TASK DETAILS: Print the records below exactly, with no pictures.
-------------------------
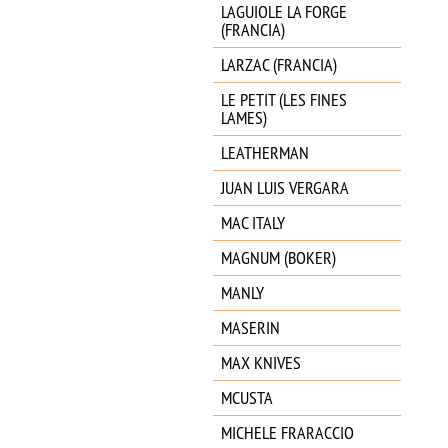
LAGUIOLE LA FORGE
(FRANCIA)
LARZAC (FRANCIA)
LE PETIT (LES FINES
LAMES)
LEATHERMAN
JUAN LUIS VERGARA
MAC ITALY
MAGNUM (BOKER)
MANLY
MASERIN
MAX KNIVES
MCUSTA
MICHELE FRARACCIO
-------------------------
ANSWER TO THIS PROBLEM:
LAGUIOLE LA FORGE
(FRANCIA)
LARZAC (FRANCIA)
LE PETIT (LES FINES
LAMES)
LEATHERMAN
JUAN LUIS VERGARA
MAC ITALY
MAGNUM (BOKER)
MANLY
MASERIN
MAX KNIVES
MCUSTA
MICHELE FRARACCIO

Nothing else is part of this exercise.